President Shimon Peres was in New York Tuesday for diplomatic meetings; Defense Minister Ehud Barak recently concluded a series of sessions in Washington, including a meeting with U.S. Secretary of State Hillary Clinton; Deputy Foreign Minister Danny Ayalon represented Israel in the Ad Hoc Liaison Committee which coordinates financial aid for Palestinian institution and economic building in the West Bank; and Palestinian Authority President Mahmoud Abbas has been receiving prominent world politicians in his New York hotel room – so where is Prime Minister Benjamin Netanyahu?
This very question has been the talk of the day, brought up in private conversations between diplomats and whispered by political commentators along the hallways of the United Nations headquarters in N.Y. where every move made by world leaders is being closely watched and analyzed.

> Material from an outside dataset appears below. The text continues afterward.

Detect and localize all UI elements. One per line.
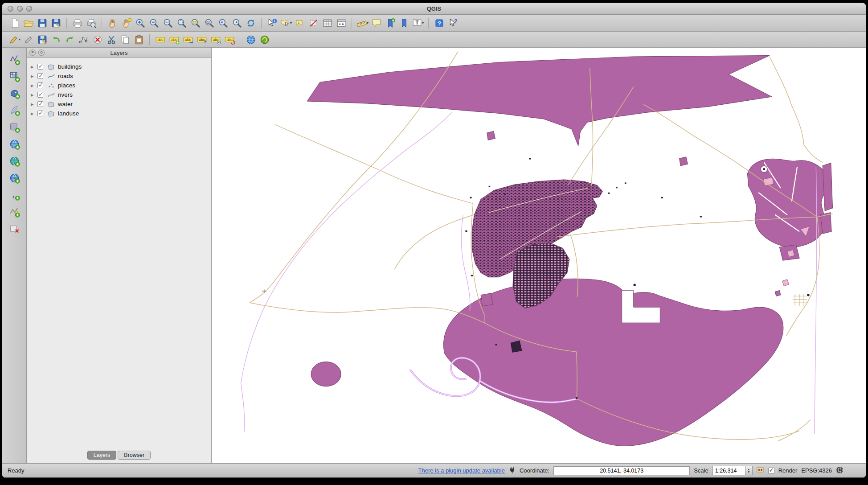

As a former UN ambassador and foreign minister, Netanyahu is aware of New York's centrality and importance as the diplomatic capitol of the world, where heads of states and media representatives meet during for the UN General Assembly summit.

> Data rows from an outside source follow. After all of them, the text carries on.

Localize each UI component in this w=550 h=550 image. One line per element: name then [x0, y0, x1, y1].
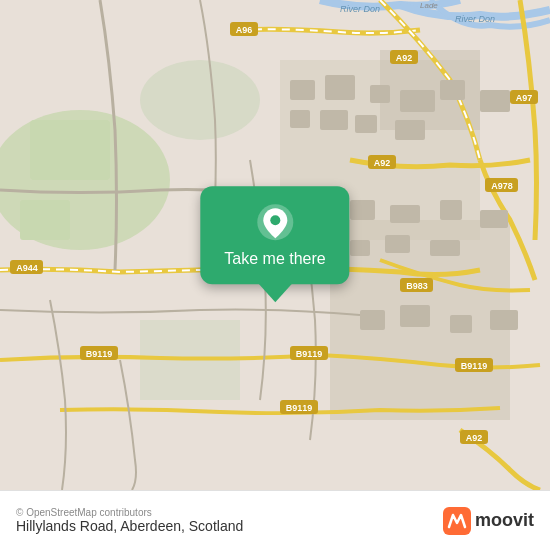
moovit-logo: moovit	[443, 507, 534, 535]
svg-text:B9119: B9119	[461, 361, 488, 371]
svg-text:A92: A92	[374, 158, 391, 168]
svg-rect-21	[440, 200, 462, 220]
svg-text:A92: A92	[396, 53, 413, 63]
moovit-text: moovit	[475, 510, 534, 531]
svg-rect-27	[400, 305, 430, 327]
svg-rect-10	[325, 75, 355, 100]
svg-text:River Don: River Don	[455, 14, 495, 24]
svg-rect-19	[350, 200, 375, 220]
svg-text:B9119: B9119	[286, 403, 313, 413]
svg-rect-16	[395, 120, 425, 140]
svg-rect-28	[450, 315, 472, 333]
svg-rect-3	[20, 200, 70, 240]
svg-text:A978: A978	[491, 181, 513, 191]
svg-text:B983: B983	[406, 281, 428, 291]
svg-rect-15	[355, 115, 377, 133]
popup-bubble[interactable]: Take me there	[200, 186, 349, 284]
take-me-there-button[interactable]: Take me there	[224, 250, 325, 268]
svg-rect-13	[290, 110, 310, 128]
svg-rect-17	[440, 80, 465, 100]
map-container: A96 A92 A97 A92 A978 A944 A944 B983 B911…	[0, 0, 550, 490]
svg-text:A97: A97	[516, 93, 533, 103]
svg-rect-23	[350, 240, 370, 256]
svg-rect-18	[480, 90, 510, 112]
svg-rect-26	[360, 310, 385, 330]
bottom-info: © OpenStreetMap contributors Hillylands …	[16, 507, 243, 534]
svg-rect-9	[290, 80, 315, 100]
svg-rect-2	[30, 120, 110, 180]
svg-rect-12	[400, 90, 435, 112]
map-popup[interactable]: Take me there	[200, 186, 349, 284]
svg-point-4	[140, 60, 260, 140]
svg-point-62	[270, 215, 280, 225]
svg-text:B9119: B9119	[86, 349, 113, 359]
copyright-text: © OpenStreetMap contributors	[16, 507, 243, 518]
svg-text:Lade: Lade	[420, 1, 438, 10]
location-text: Hillylands Road, Aberdeen, Scotland	[16, 518, 243, 534]
svg-rect-29	[490, 310, 518, 330]
svg-rect-24	[385, 235, 410, 253]
svg-rect-22	[480, 210, 508, 228]
svg-rect-14	[320, 110, 348, 130]
location-pin-icon	[255, 202, 295, 242]
svg-text:River Don: River Don	[340, 4, 380, 14]
svg-rect-20	[390, 205, 420, 223]
moovit-icon	[443, 507, 471, 535]
svg-text:A944: A944	[16, 263, 38, 273]
svg-text:B9119: B9119	[296, 349, 323, 359]
bottom-bar: © OpenStreetMap contributors Hillylands …	[0, 490, 550, 550]
svg-text:A96: A96	[236, 25, 253, 35]
svg-rect-11	[370, 85, 390, 103]
svg-text:A92: A92	[466, 433, 483, 443]
svg-rect-25	[430, 240, 460, 256]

Peres, who met Monday with UN Secretary General Ban Ki-Moon and later with Abbas appears to be the acting prime minister in New York.

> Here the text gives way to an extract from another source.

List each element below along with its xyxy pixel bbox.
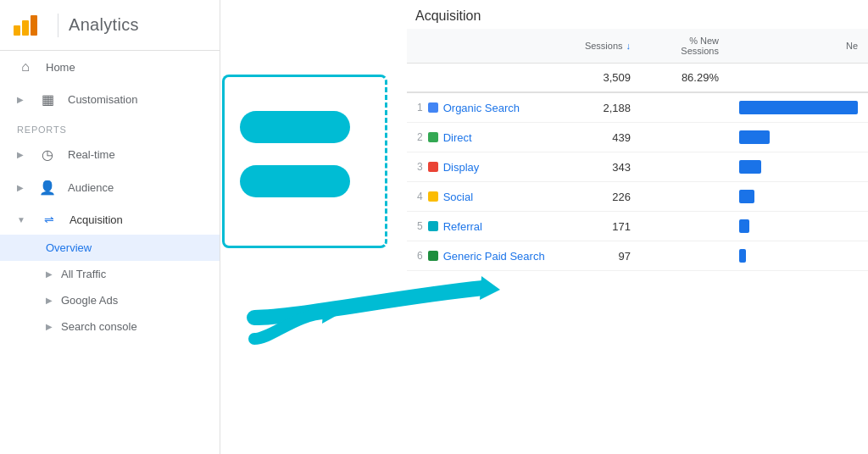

Similarly, Barak, who in a meeting with Clinton "discussed the negotiations and the need to overcome obstacles," according to his spokesman, appeared to be the acting foreign minister, and Abbas was reaping the diplomatic prizes.
Unlike them, the only man who hadn’t appeared at all on the N.Y. stage was Netanyahu.
Meanwhile, Iranian President Mahmoud Ahmadinejad told a UN General Assembly session on poverty that capitalism was on the verge of death and that it was time for a new economic system.
"The discriminatory order of capitalism and the hegemonic approaches are facing defeat and are getting close to their end," Ahmadinejad said at a summit meeting assessing progress on achieving UN goals to drastically reduce poverty by 2015.
"The undemocratic and unjust governance structures of the decision-making bodies in international economic and political fields are the reasons behind most of the plights today humanity is confronting," he said, according to an English translation of his prepared remarks.
Ahmadinejad had drawn large crowds for previous UN speeches but Tuesday's address was delivered to a virtually empty hall.
It was unclear whether the unusually low attendance was due to waning interest in Ahmadinejad five years after he first addressed the assembly or if it was the fact that he was one of the first speakers in the morning session, which began at 9 A.M.
Ahmadinejad offered no clear alternative to capitalism but said, "The world is in need of an encompassing and, of course, just and humane order in the light of which the rights of all are preserved and peace and security are safeguarded."
Ahmadinejad will address the 192-nation General Assembly again on Thursday during its annual General Debate, in which world leaders traditionally cover issues important to them.
In the past, Ahmadinejad has used the General Debate as a forum to defend Iran's nuclear program and assail its arch foes Israel and the United States, typically prompting walkouts by the United States and some European countries.